Saved data entries
+++++

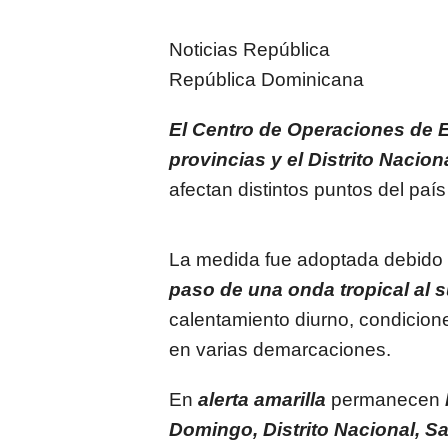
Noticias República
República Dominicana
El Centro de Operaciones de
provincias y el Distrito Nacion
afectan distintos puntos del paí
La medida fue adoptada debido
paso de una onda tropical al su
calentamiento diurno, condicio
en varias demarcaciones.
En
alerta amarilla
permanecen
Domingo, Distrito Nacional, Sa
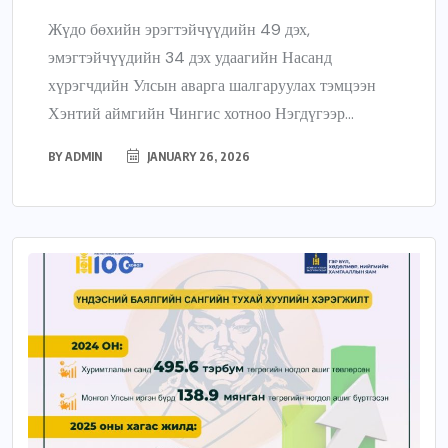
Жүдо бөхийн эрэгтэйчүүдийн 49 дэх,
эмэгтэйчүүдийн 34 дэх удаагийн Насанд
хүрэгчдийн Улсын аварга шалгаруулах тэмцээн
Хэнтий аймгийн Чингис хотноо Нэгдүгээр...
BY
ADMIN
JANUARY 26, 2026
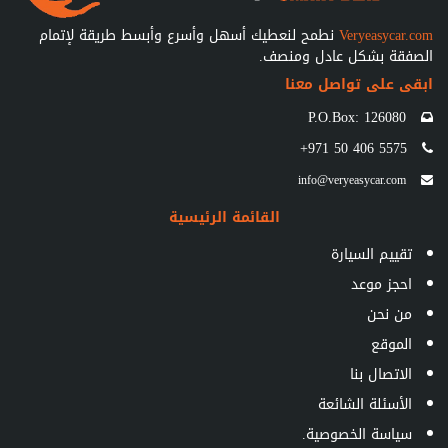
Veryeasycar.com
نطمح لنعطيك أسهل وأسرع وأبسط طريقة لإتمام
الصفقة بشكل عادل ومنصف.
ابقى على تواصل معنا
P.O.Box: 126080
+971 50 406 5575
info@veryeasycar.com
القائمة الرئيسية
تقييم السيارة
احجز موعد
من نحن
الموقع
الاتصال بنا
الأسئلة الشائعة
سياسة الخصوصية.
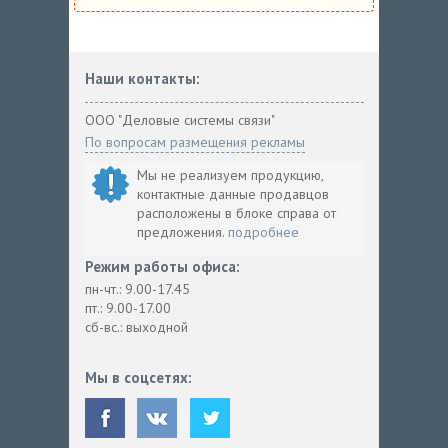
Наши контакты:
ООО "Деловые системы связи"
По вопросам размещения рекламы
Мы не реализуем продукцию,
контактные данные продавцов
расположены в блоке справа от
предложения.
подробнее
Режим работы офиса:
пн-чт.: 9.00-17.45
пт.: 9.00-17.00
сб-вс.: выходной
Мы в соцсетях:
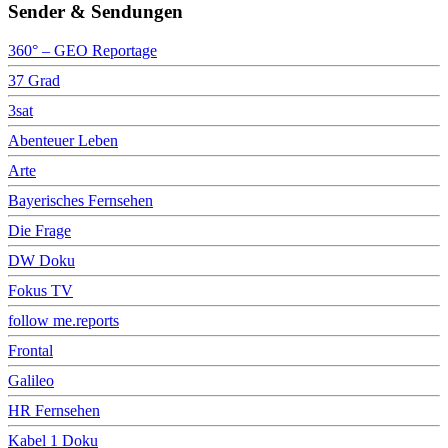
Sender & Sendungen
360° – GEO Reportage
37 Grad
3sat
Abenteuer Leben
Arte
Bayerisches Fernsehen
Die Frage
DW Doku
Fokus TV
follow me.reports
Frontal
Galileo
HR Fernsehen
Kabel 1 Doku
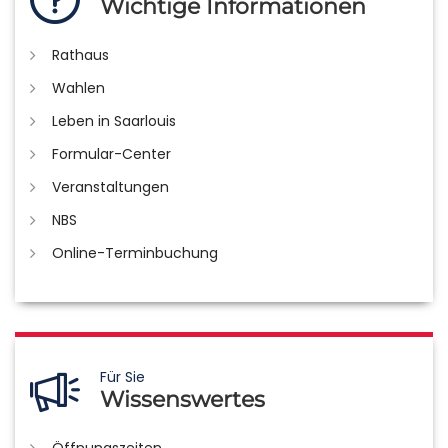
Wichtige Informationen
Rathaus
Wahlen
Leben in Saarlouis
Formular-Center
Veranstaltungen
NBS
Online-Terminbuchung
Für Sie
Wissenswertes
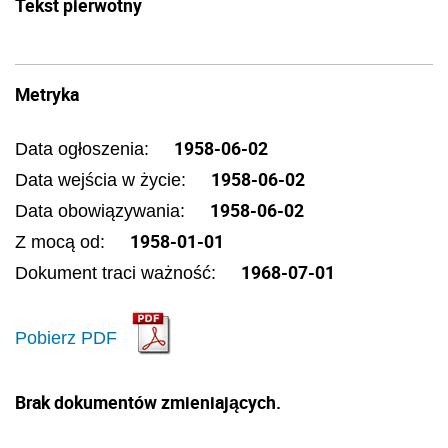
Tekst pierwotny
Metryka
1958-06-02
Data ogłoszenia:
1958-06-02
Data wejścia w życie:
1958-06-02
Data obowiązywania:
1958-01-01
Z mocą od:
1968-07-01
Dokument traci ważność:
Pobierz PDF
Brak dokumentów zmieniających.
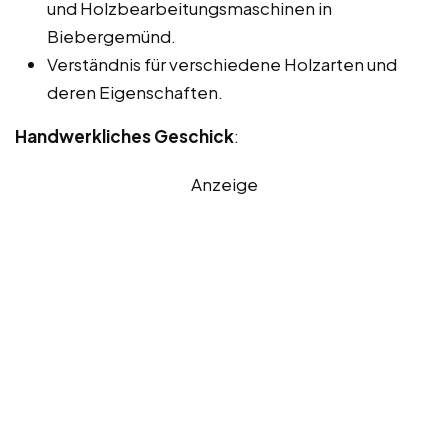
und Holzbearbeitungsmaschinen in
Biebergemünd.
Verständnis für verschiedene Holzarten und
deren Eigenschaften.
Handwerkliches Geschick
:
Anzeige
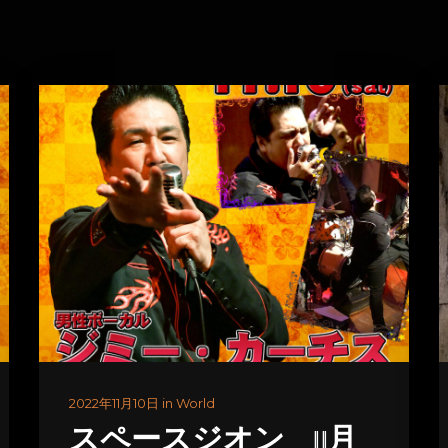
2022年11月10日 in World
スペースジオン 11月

+++++

### [ABOUT THIS EXERCISE]
Set down each entry again exactly as written. Pictures stay out.

### [ANSWER TO THE EXERCISE]
Noticias República
República Dominicana
El Centro de Operaciones de
provincias y el Distrito Nacion
afectan distintos puntos del paí
La medida fue adoptada debido
paso de una onda tropical al su
calentamiento diurno, condicio
en varias demarcaciones.
En
alerta amarilla
permanecen
Domingo, Distrito Nacional, Sa
Жүдо бөхийн эрэгтэйчүүдийн 49 дэх,
эмэгтэйчүүдийн 34 дэх удаагийн Насанд
хүрэгчдийн Улсын аварга шалгаруулах тэмцээн
Хэнтий аймгийн Чингис хотноо Нэгдүгээр...
BY
ADMIN
JANUARY 26, 2026
Veryeasycar.com
نطمح لنعطيك أسهل وأسرع وأبسط طريقة لإتمام
الصفقة بشكل عادل ومنصف.
ابقى على تواصل معنا
P.O.Box: 126080
+971 50 406 5575
info@veryeasycar.com
القائمة الرئيسية
تقييم السيارة
احجز موعد
من نحن
الموقع
الاتصال بنا
الأسئلة الشائعة
سياسة الخصوصية.
Наши контакты:
ООО "Деловые системы связи"
По вопросам размещения рекламы
Мы не реализуем продукцию,
контактные данные продавцов
расположены в блоке справа от
предложения.
подробнее
Режим работы офиса:
пн-чт.: 9.00-17.45
пт.: 9.00-17.00
сб-вс.: выходной
Мы в соцсетях:
Sender & Sendungen
360° – GEO Reportage
37 Grad
3sat
Abenteuer Leben
Arte
Bayerisches Fernsehen
Die Frage
DW Doku
Fokus TV
follow me.reports
Frontal
Galileo
HR Fernsehen
Kabel 1 Doku
Wichtige Informationen
Rathaus
Wahlen
Leben in Saarlouis
Formular-Center
Veranstaltungen
NBS
Online-Terminbuchung
Für Sie
Wissenswertes
Tekst pierwotny
Metryka
1958-06-02
Data ogłoszenia:
1958-06-02
Data wejścia w życie:
1958-06-02
Data obowiązywania:
1958-01-01
Z mocą od:
1968-07-01
Dokument traci ważność:
Pobierz PDF
Brak dokumentów zmieniających.
und Holzbearbeitungsmaschinen in
Biebergemünd.
Verständnis für verschiedene Holzarten und
deren Eigenschaften.
Handwerkliches Geschick
:
Anzeige
2022年11月10日 in World
スペースジオン 11月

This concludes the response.